There were more, but you can't print them in the newspaper.
What was Calvan's great transgression?
He got into a spat with an American soldier manning a checkpoint who questioned Calvan's identification before finally letting the reporter and his Iraqi helper back into Baghdad's secure Green Zone.
Calvan then wrote about the encounter in a snarky, arrogant way including his attempt to "bully" the soldier on his new personal blog, which was intended to keep his family and friends updated about his work and life in Iraq.
Except the blog wasn't so private, as Calvan found to his everlasting embarrassment and chagrin.
(Excerpt) Read more at sacbee.com ...
But of course he is unbiased towards the war.

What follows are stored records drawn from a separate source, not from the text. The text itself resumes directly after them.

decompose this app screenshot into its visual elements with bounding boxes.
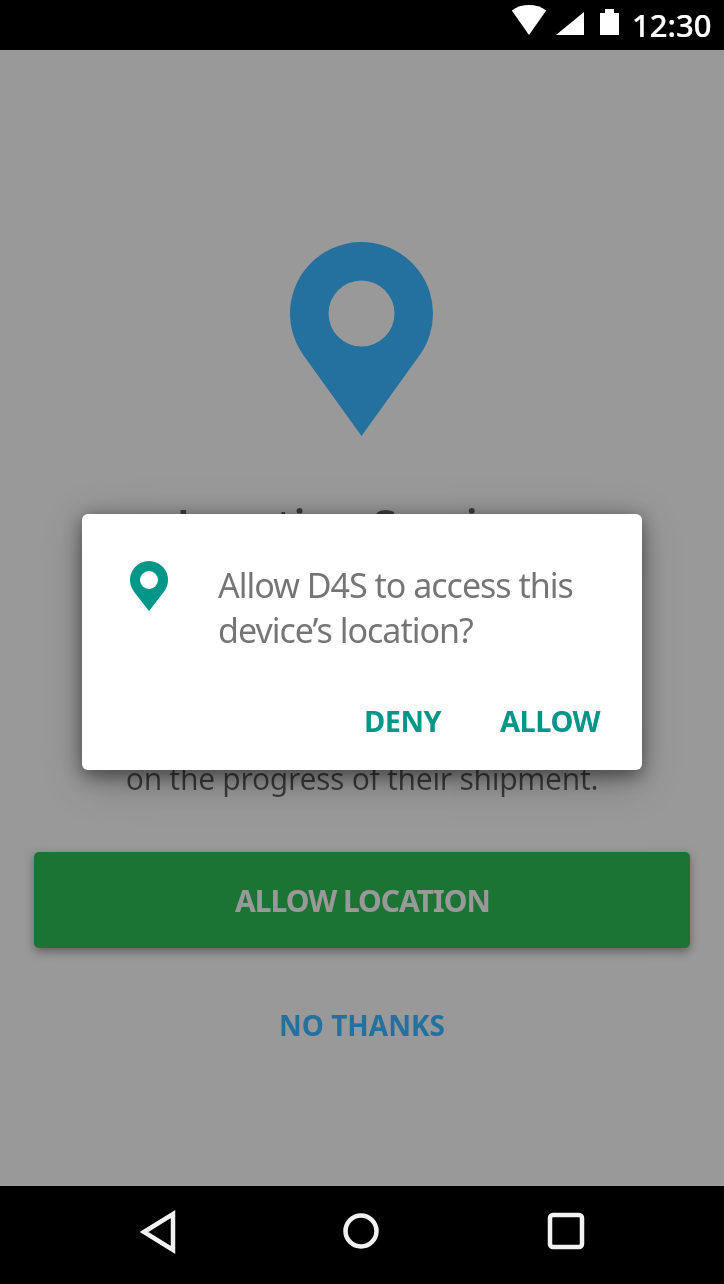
staticText: on the progress of their shipment. bbox=[0, 758, 724, 799]
staticText: DENY bbox=[364, 701, 442, 740]
staticText: ALLOW LOCATION bbox=[235, 880, 490, 921]
staticText: NO THANKS bbox=[279, 1006, 445, 1044]
button[interactable]: ALLOW LOCATION bbox=[34, 852, 690, 948]
button[interactable]: NO THANKS bbox=[262, 995, 462, 1055]
button[interactable] bbox=[483, 1186, 724, 1284]
staticText: 12:30 bbox=[632, 4, 712, 46]
button[interactable]: DENY bbox=[341, 690, 465, 750]
button[interactable] bbox=[0, 1186, 242, 1284]
button[interactable] bbox=[242, 1186, 483, 1284]
staticText: Location Services bbox=[0, 494, 724, 554]
staticText: Allow D4S to access this device’s locati… bbox=[218, 562, 573, 653]
staticText: ALLOW bbox=[500, 701, 601, 740]
button[interactable]: ALLOW bbox=[480, 690, 620, 750]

Pray for W and Our Victorious Soldiers
Knight Ridder doesn’t even exist any more. His press identification is out of date. It’s McClatchy as of right now, but who knows what it will be the next time he ventures out of the Green Zone? McClatchy’s stock is in freefall.
Sorry..I’m just so mad I can’t see straight.
LMAO! Oh man, you have nailed it, POST OF THE THREAD! If this clown had bothered to search the internet for "Knight Ridder" he would have seen this!
The media has the unmitigated GALL to accuse others of having a "political agenda???"
"They were trying to discredit our reporting coming out of Iraq."
Oh, you discredited yourselves when the whole thing began, you media scum. You don't need us to do it for you. I've watched you and your media cronies twist, distort and outright LIE about Iraq for almost four years now.
Talk about "political agenda." Oh, brother!
This editor’s arrogance is breathtaking. Calvan had basically taken his lumps, apologized, and the whole thing had simmered down...until this a-hole blows it back up with this condescending, sneering column. “Right-wingers?” “Sheep?” Nice, Mr. Acuna, niiiiice. And you wonder why your fishwrap is circling the toilet.
}:-)4
Knight Ridder doesn’t exist any more as I understand it. They were bought out and merged with McClatchy. They don’t have a separate presence anymore. I don’t understand why he still was trying to use Knight Ridder credentials in the first place. Didn’t McClatchy replace them when they merged or did this guy forget or mislay his McClatchy ID?
Can you imagine the MSM response if the guards had let in a terrorist who bullied his way in without proper credentials and blew up a bunch of reporters in the Green Zone? They’d crucify the poor guard and his superiors. Neither the Public Editor or the Washington Bureau Managing Editor have a clue based upon what the Public Editor wrote. Calvan was a green assh*le reporter these people are experienced assh*les who should know better but don’t.
I suppose all three of them use the same techniques when stopped by a policeman when they are speeding.
Those are great points!
amazing, they are in such a financial freefall yet they still employ bozos like this “public editor” writing such idiotic columns, or the new editor of the Sac Bee who so distinguished /s herself with the Duke lax case...... and their pitiful shareholders wonder why such a “news” organization sees its stock swirling around in the toilet bowl.....
Ping to post 50
littlegreenfootballs.com had a great thread on this. There’s a link to another thread along the same lines. This was not just “brushed aside” by most people.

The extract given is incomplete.